Most workplace conflicts don't arise from what someone does, but from what you think it means.

We interpret constantly

At work, we read behaviour as if it contains a message. Someone who doesn't smile is angry. Someone who answers briefly is uninterested. Someone who eats alone is antisocial. But those interpretations are based on neurotypical social codes — and those don't apply to everyone. What you see isn't always what's there.

What you think

She's uninterested — she never asks about my weekend

What's happening

Small talk is learned behaviour that costs energy. Not asking about your weekend doesn't mean your colleague doesn't care. They might show involvement in other ways: helping with a project, remembering how you take your coffee, or noticing when you seem off.

What you think

He's rude — he just says exactly what he thinks to your face

What's happening

Directness is the default communication style for many autistic people. There's no ill intent behind it. Your colleague says exactly what they mean, without wrapping it up. It feels uncomfortable if you're used to indirect communication, but it's actually more efficient and honest.

What you think

She's antisocial — she always eats alone

What's happening

Lunch is recovery time, not another social event. After a morning full of stimuli and conversations, eating alone isn't a choice against you, but a choice for themselves. The energy they save at lunch, they use in the afternoon to work productively with you.

What you think

He's difficult — he always wants everything exactly by the rules

What's happening

Structure isn't rigidity, it's a coping mechanism. Rules and agreements provide predictability in a world that can be overwhelming. When your colleague asks for clarity about deadlines or procedures, that's not being difficult — that's making sure the work gets done well.

What you think

She has no sense of humour

What's happening

Sarcasm and ambiguous jokes are often taken literally.

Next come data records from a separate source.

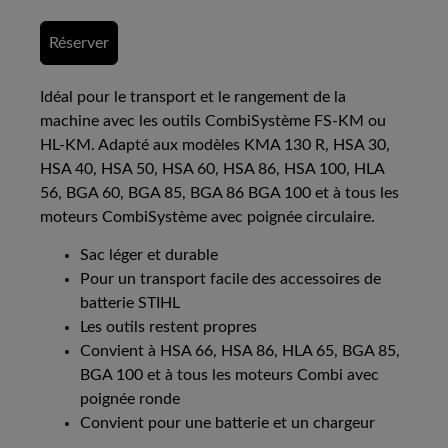
Réserver
Idéal pour le transport et le rangement de la
machine avec les outils CombiSystème FS-KM ou
HL-KM. Adapté aux modèles KMA 130 R, HSA 30,
HSA 40, HSA 50, HSA 60, HSA 86, HSA 100, HLA
56, BGA 60, BGA 85, BGA 86 BGA 100 et à tous les
moteurs CombiSystème avec poignée circulaire.
Sac léger et durable
Pour un transport facile des accessoires de
batterie STIHL
Les outils restent propres
Convient à HSA 66, HSA 86, HLA 65, BGA 85,
BGA 100 et à tous les moteurs Combi avec
poignée ronde
Convient pour une batterie et un chargeur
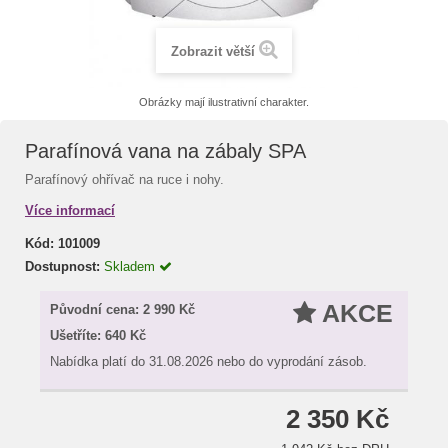
Zobrazit větší
Obrázky mají ilustrativní charakter.
Parafínová vana na zábaly SPA
Parafínový ohřívač na ruce i nohy.
Více informací
Kód:
101009
Dostupnost:
Skladem
AKCE
Původní cena:
2 990 Kč
Ušetříte:
640 Kč
Nabídka platí do 31.08.2026 nebo do vyprodání zásob.
2 350 Kč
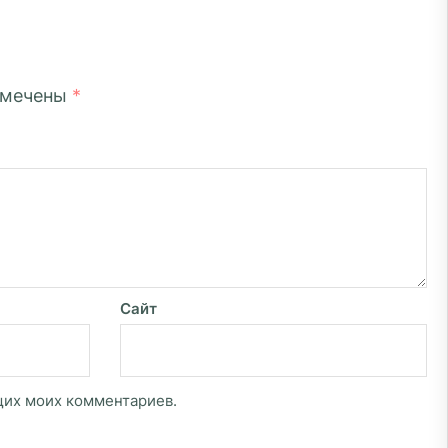
омечены
*
Сайт
ющих моих комментариев.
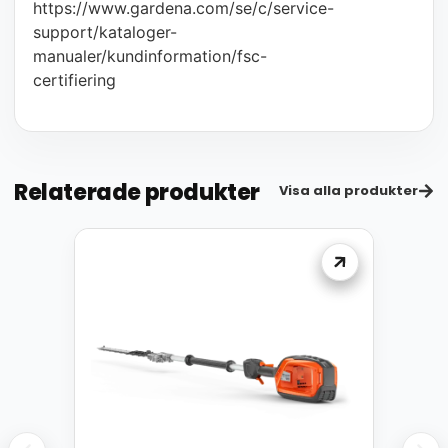
https://www.gardena.com/se/c/service-
support/kataloger-
manualer/kundinformation/fsc-
certifiering
Relaterade produkter
Visa alla produkter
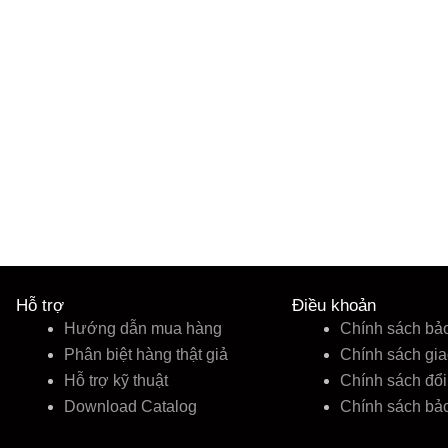
Hỗ trợ
Điều khoản
Hướng dẫn mua hàng
Chính sách bả
Phân biệt hàng thật giả
Chính sách gi
Hỗ trợ kỹ thuật
Chính sách đổi 
Download Catalog
Chính sách bả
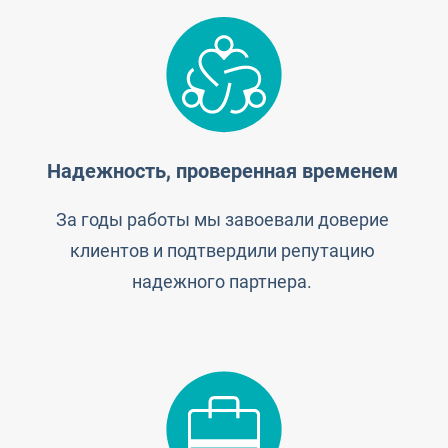
Надежность, проверенная временем
За годы работы мы завоевали доверие
клиентов и подтвердили репутацию
надежного партнера.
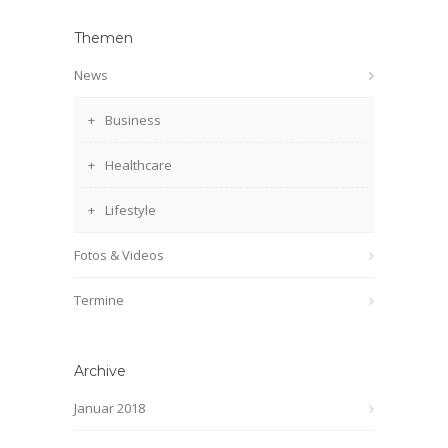
Themen
News
Business
Healthcare
Lifestyle
Fotos & Videos
Termine
Archive
Januar 2018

That doesn't mean your colleague has no humour — autistic humour can be unexpectedly sharp and dry. The difference is in the type, not the ability.

What you think

He's inflexible — he gets thrown off by changes

What's happening

Change requires extra processing time. Not because your colleague can't handle it, but because every modification means the mental model needs to be rebuilt. Give advance notice, explain why something is changing, and allow time to adjust.

When in doubt: ask

Instead of interpreting, you can just ask. "I noticed your reply was brief — is everything okay?" is better than spending three days thinking someone is mad at you. Direct communication works both ways. Your autistic colleague will probably appreciate it.